• _YOUR ASSIGNMENT_: Filter out all lines without the word "request" from the data below, please, and copy the rest.

• _DATA PROVIDED_:
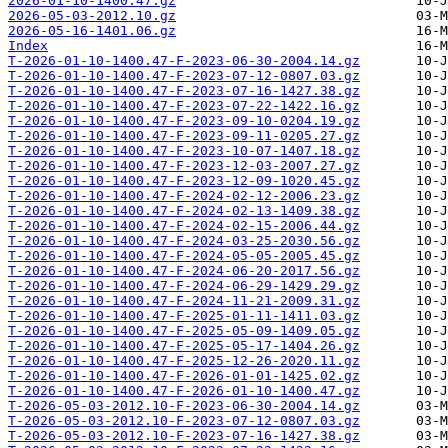
2026-01-10-1400.47.gz
2026-05-03-2012.10.gz
2026-05-16-1401.06.gz
Index
T-2026-01-10-1400.47-F-2023-06-30-2004.14.gz
T-2026-01-10-1400.47-F-2023-07-12-0807.03.gz
T-2026-01-10-1400.47-F-2023-07-16-1427.38.gz
T-2026-01-10-1400.47-F-2023-07-22-1422.16.gz
T-2026-01-10-1400.47-F-2023-09-10-0204.19.gz
T-2026-01-10-1400.47-F-2023-09-11-0205.27.gz
T-2026-01-10-1400.47-F-2023-10-07-1407.18.gz
T-2026-01-10-1400.47-F-2023-12-03-2007.27.gz
T-2026-01-10-1400.47-F-2023-12-09-1020.45.gz
T-2026-01-10-1400.47-F-2024-02-12-2006.23.gz
T-2026-01-10-1400.47-F-2024-02-13-1409.38.gz
T-2026-01-10-1400.47-F-2024-02-15-2006.44.gz
T-2026-01-10-1400.47-F-2024-03-25-2030.56.gz
T-2026-01-10-1400.47-F-2024-05-05-2005.45.gz
T-2026-01-10-1400.47-F-2024-06-20-2017.56.gz
T-2026-01-10-1400.47-F-2024-06-29-1429.29.gz
T-2026-01-10-1400.47-F-2024-11-21-2009.31.gz
T-2026-01-10-1400.47-F-2025-01-11-1411.03.gz
T-2026-01-10-1400.47-F-2025-05-09-1409.05.gz
T-2026-01-10-1400.47-F-2025-05-17-1404.26.gz
T-2026-01-10-1400.47-F-2025-12-26-2020.11.gz
T-2026-01-10-1400.47-F-2026-01-01-1425.02.gz
T-2026-01-10-1400.47-F-2026-01-10-1400.47.gz
T-2026-05-03-2012.10-F-2023-06-30-2004.14.gz
T-2026-05-03-2012.10-F-2023-07-12-0807.03.gz
T-2026-05-03-2012.10-F-2023-07-16-1427.38.gz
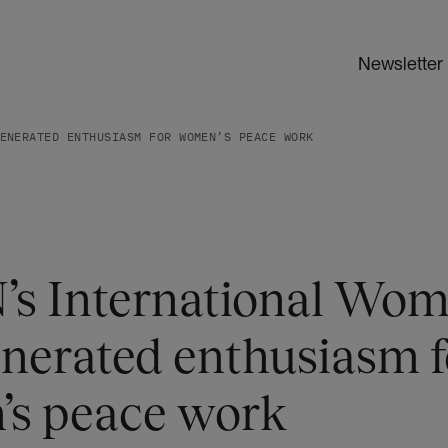
Newsletter
ENERATED ENTHUSIASM FOR WOMEN’S PEACE WORK
’s International Wom
enerated enthusiasm f
s peace work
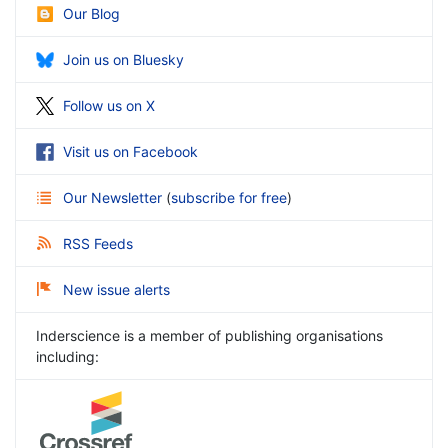
Our Blog
Join us on Bluesky
Follow us on X
Visit us on Facebook
Our Newsletter
(
subscribe for free
)
RSS Feeds
New issue alerts
Inderscience is a member of publishing organisations
including:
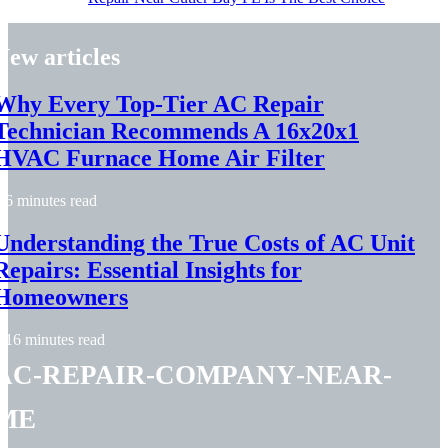
New articles
Why Every Top-Tier AC Repair
Technician Recommends A 16x20x1
HVAC Furnace Home Air Filter
6 minutes read
Understanding the True Costs of AC Unit
Repairs: Essential Insights for
Homeowners
16 minutes read
ac-repair-company-near-
me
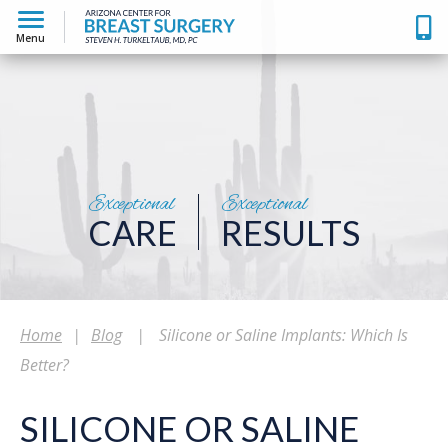
Menu
Exceptional
Exceptional
CARE
RESULTS
Home
|
Blog
|
Silicone or Saline Implants: Which Is
Better?
SILICONE OR SALINE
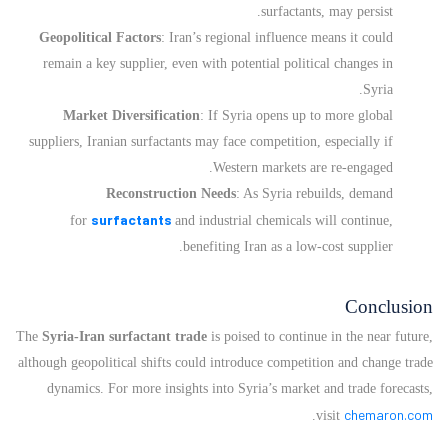
surfactants, may persist.
Geopolitical Factors
: Iran’s regional influence means it could
remain a key supplier, even with potential political changes in
Syria.
Market Diversification
: If Syria opens up to more global
suppliers, Iranian surfactants may face competition, especially if
Western markets are re-engaged.
Reconstruction Needs
: As Syria rebuilds, demand
surfactants
for
and industrial chemicals will continue,
benefiting Iran as a low-cost supplier.
Conclusion
The
Syria-Iran surfactant trade
is poised to continue in the near future,
although geopolitical shifts could introduce competition and change trade
dynamics. For more insights into Syria’s market and trade forecasts,
chemaron.com
.
visit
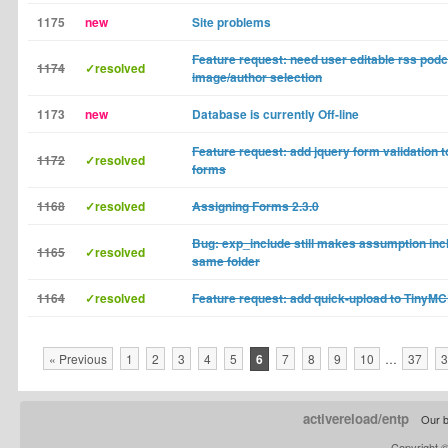
1175
new
Site problems
Feature request: need user editable rss pod
1174
✓resolved
image/author selection
1173
new
Database is currently Off-line
Feature request: add jquery form validation 
1172
✓resolved
forms
1168
✓resolved
Assigning Forms 2.3.0
Bug: exp_include still makes assumption inclu
1165
✓resolved
same folder
1164
✓resolved
Feature request: add quick-upload to TinyMC
« Previous
1
2
3
4
5
6
7
8
9
10
…
37
3
activereload/entp
Our b
Copyright 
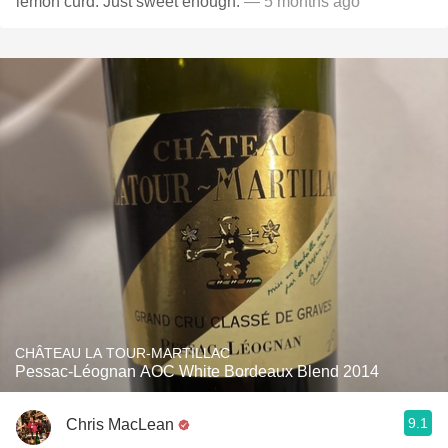
lemon curd. Just sweet enough.
— 5 months ago
CHÂTEAU LA TOUR-MARTILLAC
Pessac-Léognan AOC White Bordeaux Blend 2014
9.1
Chris MacLean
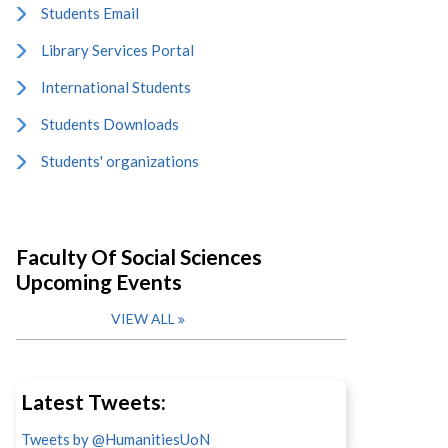
Students Email
Library Services Portal
International Students
Students Downloads
Students' organizations
Faculty Of Social Sciences
Upcoming Events
VIEW ALL
Latest Tweets:
Tweets by @HumanitiesUoN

• _RESULT OF THIS EXERCISE_:
Feature request: need user editable rss pod
Feature request: add jquery form validation 
Feature request: add quick-upload to TinyMC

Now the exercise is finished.